14.1The gatekeeping function of the Mutual Assistance in Criminal Matters Act 1992 (MACMA) is carried out by the Central Authority. This mechanism was imported directly from the Harare Scheme. At that time, it was seen as being fundamental to the efficient working of mutual assistance arrangements. As one commentator observed, an essential prerequisite of a working mutual assistance system is a central authority that “devotes as many resources as possible to learning the laws and systems of at least the major countries from which assistance is likely to be sought”.600 In recent decades, a central authority has been advocated as best practice in all forms of international mutual assistance in criminal matters.601
14.2The Commonwealth Model Legislation on Mutual Assistance in Criminal Matters provides:602

The [Attorney-General/appropriate body] shall be designated as the Central Authority for [enacting country], and references in this Act to the Central Authority are to the [Attorney-General/appropriate body] acting in that capacity.

Like most Commonwealth countries, New Zealand appointed the Attorney-General as its Central Authority. Section 8 of MACMA provides that every request made by New Zealand under the Act is to be “made by the Attorney-General”, and section 25 provides that every request by a foreign country under the Act is to be “made to the Attorney-General”.603

14.3This chapter first looks at the gatekeeping role of the Central Authority. We then consider whether the Attorney-General is best suited to this position. The appropriateness of having a Central Authority to transmit MACMA requests is not in question.

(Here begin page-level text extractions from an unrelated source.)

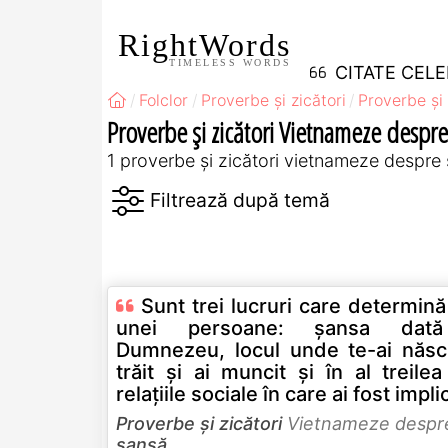
RightWords
TIMELESS WORDS
CITATE CEL
Folclor
Proverbe și zicători
Proverbe și 
Proverbe și zicători Vietnameze despr
1 proverbe și zicători vietnameze despre
Sunt trei lucruri care determină
unei persoane: şansa dat
Dumnezeu, locul unde te-ai născu
trăit şi ai muncit şi în al treilea
relaţiile sociale în care ai fost impli
Proverbe și zicători
Vietnameze despr
șansă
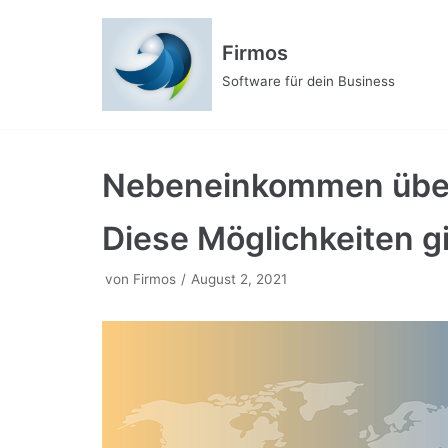
Zum
Inhalt
Firmos
Software für dein Business
Nebeneinkommen über 
Diese Möglichkeiten g
von
Firmos
August 2, 2021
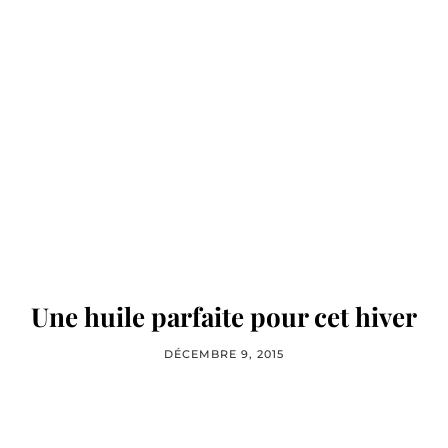
Une huile parfaite pour cet hiver
DÉCEMBRE 9, 2015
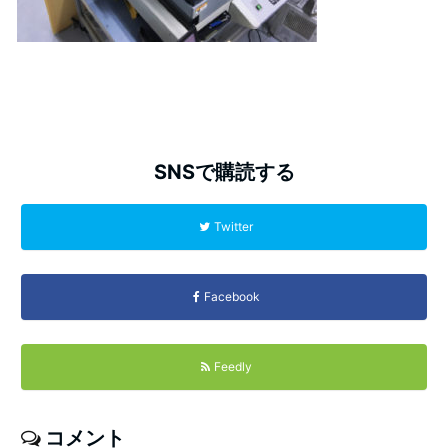
SNSで購読する
Twitter
Facebook
Feedly
コメント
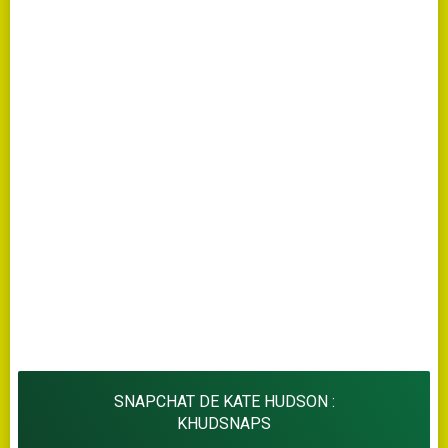
SNAPCHAT DE KATE HUDSON :
KHUDSNAPS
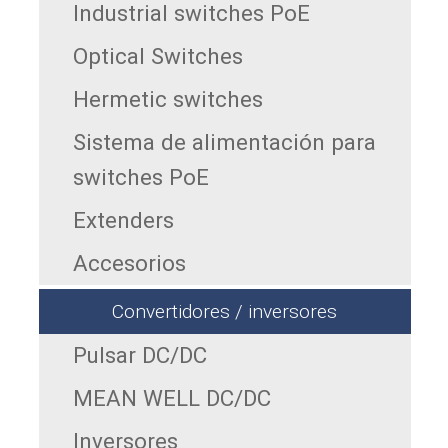
Industrial switches PoE
Optical Switches
Hermetic switches
Sistema de alimentación para
switches PoE
Extenders
Accesorios
Convertidores / inversores
Pulsar DC/DC
MEAN WELL DC/DC
Inversores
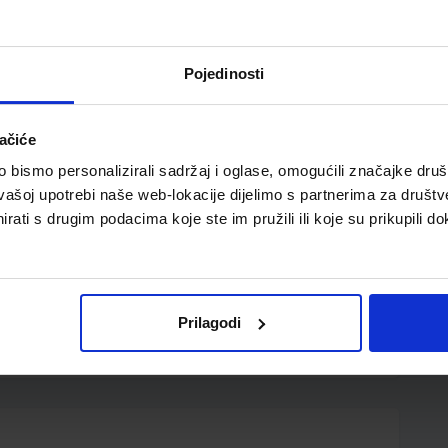
Pojedinosti
ačiće
bismo personalizirali sadržaj i oglase, omogućili značajke društv
vašoj upotrebi naše web-lokacije dijelimo s partnerima za društv
rati s drugim podacima koje ste im pružili ili koje su prikupili do
ži visokopigmentnu tintu na bazi vode, pogodnu za
 karton, staklo, platno i sl.; tinta ravnomjerno i
jan na poroznim površinama i izbrisiv na većini glatkih,
otrajnosti nanosi se lak za fiksiranje; jednostavno i
Prilagodi
li vrh širine 2 mm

14.4In Part 1 of this issues paper, we have suggested there should be a Central Authority that is formally charged with the oversight of extradition in New Zealand. We discussed whether the Central Authority should be the Solicitor-General or the Attorney-General, to further emphasise that decisions as to how an extradition proceeds are not to be political ones. We recognise there may be different considerations in relation to mutual assistance, for example, stronger international relations aspects. However, on balance, if the Solicitor-General is given formal responsibility for the progress of extradition proceedings, in our view, the Solicitor-General should also have formal responsibility for MACMA requests.

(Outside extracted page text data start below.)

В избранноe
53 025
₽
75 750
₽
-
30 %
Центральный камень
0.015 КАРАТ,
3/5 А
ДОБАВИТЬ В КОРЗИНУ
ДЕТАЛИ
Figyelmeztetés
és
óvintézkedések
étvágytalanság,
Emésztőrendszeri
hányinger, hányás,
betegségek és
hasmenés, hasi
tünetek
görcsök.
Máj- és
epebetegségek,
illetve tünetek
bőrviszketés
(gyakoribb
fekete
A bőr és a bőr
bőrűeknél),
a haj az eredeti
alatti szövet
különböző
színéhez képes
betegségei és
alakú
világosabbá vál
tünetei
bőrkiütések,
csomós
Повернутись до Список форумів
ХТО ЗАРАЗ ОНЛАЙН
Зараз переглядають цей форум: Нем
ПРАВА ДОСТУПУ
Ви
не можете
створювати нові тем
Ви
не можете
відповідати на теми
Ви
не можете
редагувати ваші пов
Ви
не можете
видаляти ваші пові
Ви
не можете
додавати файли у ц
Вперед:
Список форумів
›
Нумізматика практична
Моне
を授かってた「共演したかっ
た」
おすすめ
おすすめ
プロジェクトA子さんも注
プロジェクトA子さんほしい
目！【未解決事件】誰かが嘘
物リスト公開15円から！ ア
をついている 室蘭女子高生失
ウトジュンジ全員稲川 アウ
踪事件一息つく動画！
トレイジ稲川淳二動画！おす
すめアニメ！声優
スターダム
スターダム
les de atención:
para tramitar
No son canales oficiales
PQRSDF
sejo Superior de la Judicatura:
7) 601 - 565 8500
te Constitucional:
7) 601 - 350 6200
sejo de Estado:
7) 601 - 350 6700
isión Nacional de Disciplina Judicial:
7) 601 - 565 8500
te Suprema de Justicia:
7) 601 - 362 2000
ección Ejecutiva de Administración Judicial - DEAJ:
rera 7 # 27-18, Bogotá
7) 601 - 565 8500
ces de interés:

600Dianne Stafford “Mutual Legal Assistance in Criminal Matters: The Australian experience” (1991) 17 CLB 1384 at 1390.
601The United Nations Convention against Transnational Organised Crime and the Protocols Thereto 2225 UNTS 209 (opened for signature 12 December 2000, entered into force 28 September 2003) requires parties to designate a central authority for the purposes of mutual legal assistance (art 18(13)). The Model Treaty on Mutual Assistance in Criminal Matters GA Res 45/117, A/Res/45/117 (1990), subsequently amended by GA Res 53/112, A/RES/53/112 (1999) [UN Model Treaty], includes art 3, which requires each state party to designate a central authority or authorities. Also see Asian Development Bank and Organisation for Economic Co-operation and Development Mutual Legal Assistance, Extradition and Recovery of Proceeds of Corruption in Asia and the Pacific (2007) at 64; and Financial Action Task Force International Standards on Combating Money Laundering and the Financing of Terrorism & Proliferation (February 2013) at recommendations 37(b) and 27, providing that countries should use a central authority or another established official mechanism, for effective transmission and execution of requests.
602Commonwealth Model Legislation on Mutual Assistance in Criminal Matters (2014), cl 6.
603Or “to a person authorised by the Attorney-General, in writing, to receive requests by foreign countries”. Where the latter occurs, and a request by a foreign country is made to a person authorised by the Attorney-General in writing, the request is taken to have been “made to the Attorney-General”: Mutual Assistance in Criminal Matters Act 1992, s 25(2).